== EXERCISE ==
Working through the data below, reproduce word for word the line with "Regionalização e Análise Regional" and every line after it, both ends included, and omit the pictures.

== PROVIDED DATA ==

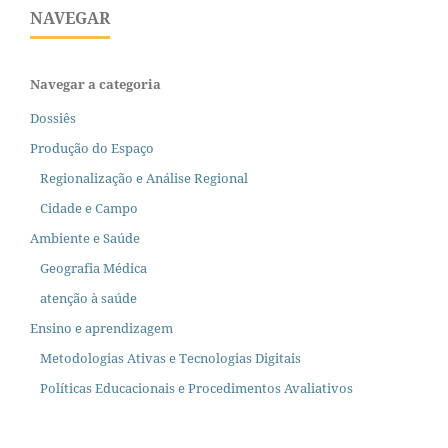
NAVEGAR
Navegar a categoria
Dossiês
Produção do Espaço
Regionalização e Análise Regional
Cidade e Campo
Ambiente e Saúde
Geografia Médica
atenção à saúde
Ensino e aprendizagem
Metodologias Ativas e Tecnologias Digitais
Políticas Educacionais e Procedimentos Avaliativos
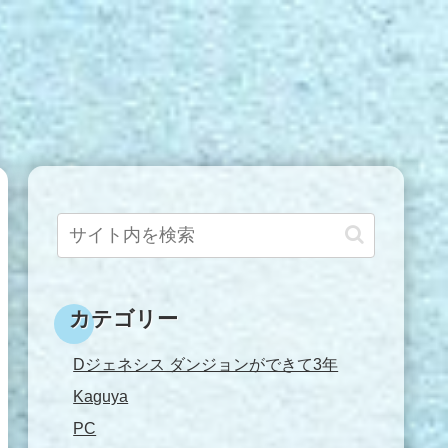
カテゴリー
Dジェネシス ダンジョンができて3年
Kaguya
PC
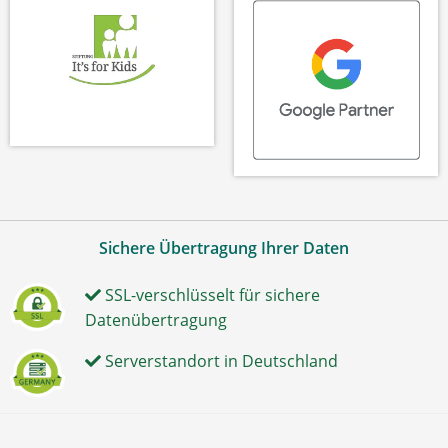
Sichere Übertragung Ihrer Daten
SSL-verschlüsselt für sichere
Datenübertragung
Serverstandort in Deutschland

== OUTPUT OF THE TASK ==
Regionalização e Análise Regional
Cidade e Campo
Ambiente e Saúde
Geografia Médica
atenção à saúde
Ensino e aprendizagem
Metodologias Ativas e Tecnologias Digitais
Políticas Educacionais e Procedimentos Avaliativos
カテゴリー
Dジェネシス ダンジョンができて3年
Kaguya
PC
Sichere Übertragung Ihrer Daten
SSL-verschlüsselt für sichere
Datenübertragung
Serverstandort in Deutschland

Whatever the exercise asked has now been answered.